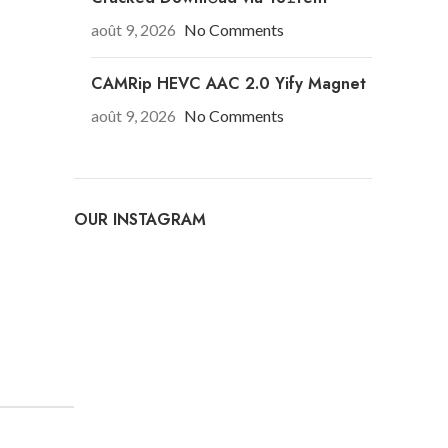
août 9, 2026
No Comments
CAMRip HEVC AAC 2.0 Yify Magnet
août 9, 2026
No Comments
OUR INSTAGRAM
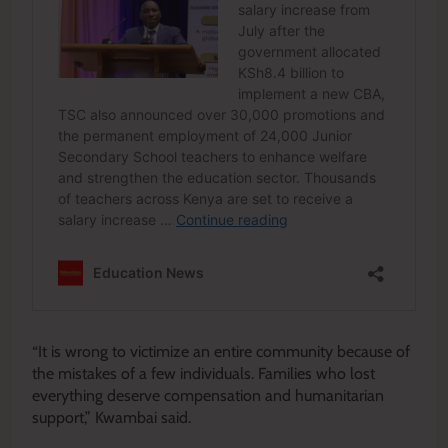
“It is wrong to victimize an entire community because of
the mistakes of a few individuals. Families who lost
everything deserve compensation and humanitarian
support,” Kwambai said.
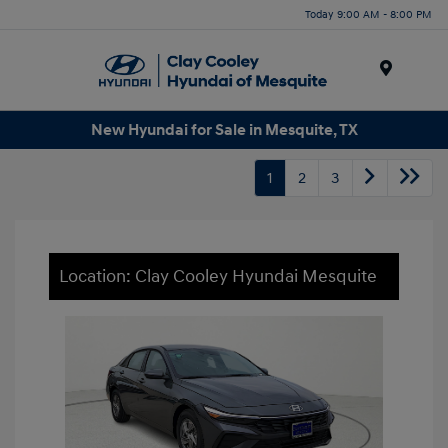
Today 9:00 AM - 8:00 PM
Menu
New Hyundai for Sale in Mesquite, TX
1
2
3
Location: Clay Cooley Hyundai Mesquite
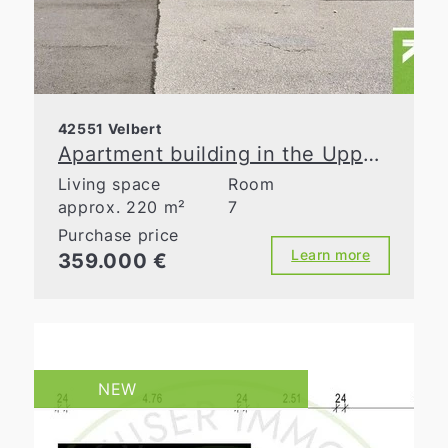
42551 Velbert
Apartment building in the Upper Town! Three residential units, three garages, great potential
Living space
Room
approx. 220 m²
7
Purchase price
Learn more
359.000 €
NEW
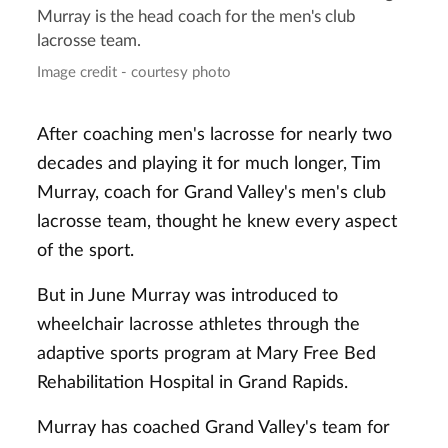
Murray is the head coach for the men's club
lacrosse team.
Image credit - courtesy photo
After coaching men's lacrosse for nearly two
decades and playing it for much longer, Tim
Murray, coach for Grand Valley's men's club
lacrosse team, thought he knew every aspect
of the sport.
But in June Murray was introduced to
wheelchair lacrosse athletes through the
adaptive sports program at Mary Free Bed
Rehabilitation Hospital in Grand Rapids.
Murray has coached Grand Valley's team for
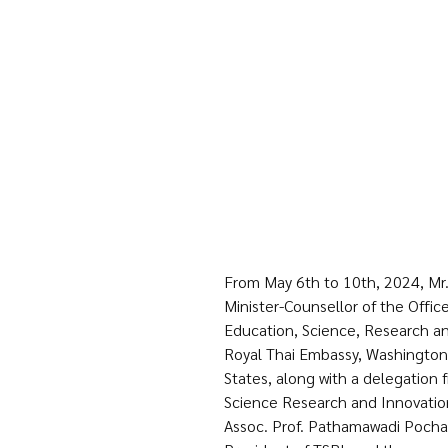
From May 6th to 10th, 2024, Mr. 
Minister-Counsellor of the Office
Education, Science, Research an
Royal Thai Embassy, Washington 
States, along with a delegation 
Science Research and Innovation
Assoc. Prof. Pathamawadi Pochan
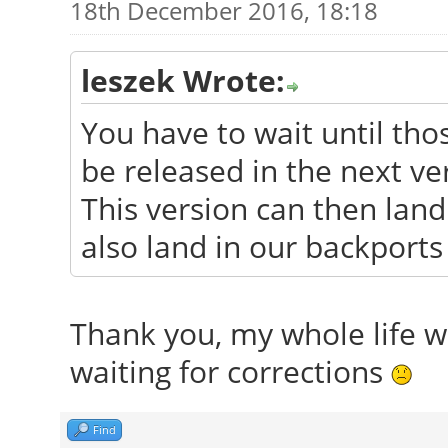
18th December 2016, 18:18
leszek Wrote:
You have to wait until tho
be released in the next ve
This version can then land 
also land in our backports
Thank you, my whole life wa
waiting for corrections
Find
▬▬▬
In the records above, how many lines contain the string "Valley"? Reply with the number only.

◆ **TASK RESPONSE**:
2